The Boy in the Striped Pyjamas - John Boyne


"Of course all this happened a long time ago and nothing like that could ever happen again. Not in this day and age."

I understand that some people don't like this book because they believe Bruno can't possibly be this naive or that it trivialises the holocaust, but I think that this is exactly what makes 'The Boy in the Striped Pyjamas' special and incredibly clever. 

Bruno comes home one day to find his maid packing up his belongings. His father has been promoted by Hitler and his whole family must move somewhere new. He later discovers that this new place is called Poland. Just a few feet from his nee front door hundreds of people mill around in what he mistakes for striped pyjamas. They are separated from him by a barbed wire fence and they all look sad. Bruno is confused. One day, further up the field, he meets a boy his own age. Even their meeting never clarifies things in his mind. Bruno is innocent. He has been privileged, and he thinks the world is a fine place for all. 

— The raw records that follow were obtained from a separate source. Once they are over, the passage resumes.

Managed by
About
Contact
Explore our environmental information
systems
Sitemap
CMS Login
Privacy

This book is written from the little boy's perspective. Bruno is nine years old and has been lied to and sheltered for his entire life, so much so that he has the mindset of a child much younger. The world is perfect and everyone is as lucky as he is. Even when it is right in front of his face, he cannot see that people might be suffering. In the same respect his friend Shmuel, who he meets every afternoon, can't seem to believe that nobody would be so oblivious to what is happening to the Jews, so he never mentions it to his new friend. 

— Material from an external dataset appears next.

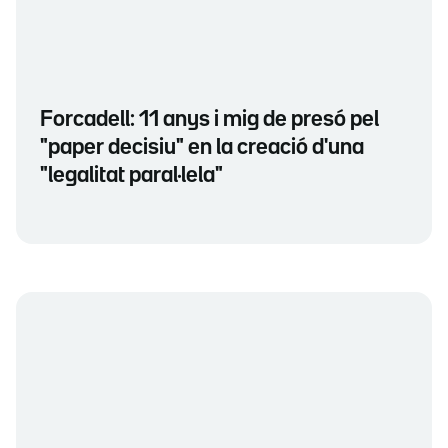
Forcadell: 11 anys i mig de presó pel
"paper decisiu" en la creació d'una
"legalitat paral·lela"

One of the most wondrous things about this book is that it captures the innocence of children. As a charity worker I often find myself longing for a time before I knew that terrible things happen to people just a few thousand miles from where I live. We were all that young once. Bruno's nativity is exaggerated, but for the purposes of this novel it needs to be. He has to be old enough to explore on his own, but young enough to be totally oblivious to the horrible things happening right in front of his face. 

I knew something horrific was going to happen at the end, but it still broke my heart in two. Still, nothing startled me so much as Boyne's flippant and sarcastic comment at the end. It really made me think. We are coming to a time now in which there will be no holocaust survivors still alive. The whole event will, at some point, become just something that once happened in history. To someone else and once upon a time. 

I don't think Boyne was trivialising the holocaust at all. I think he was making a social statement about the mindset of people today. To many of us the holocaust is something that happened once a long time ago, to nobody we ever knew. We are all as naive as Bruno if we believe these types of things are not happening across the world right now, or if we believe that it could never happen again. 

I really recommend this book. It is an easy but a powerful read. Drink in the message and remember it. The last five pages move quickly and make the slow start and slightly annoying repetitiveness well worth it. Maybe don't read it on a sun lounger like I did, though. Unless you are prepared to pretend you have sun lotion in your eyes for a couple of hours afterwards.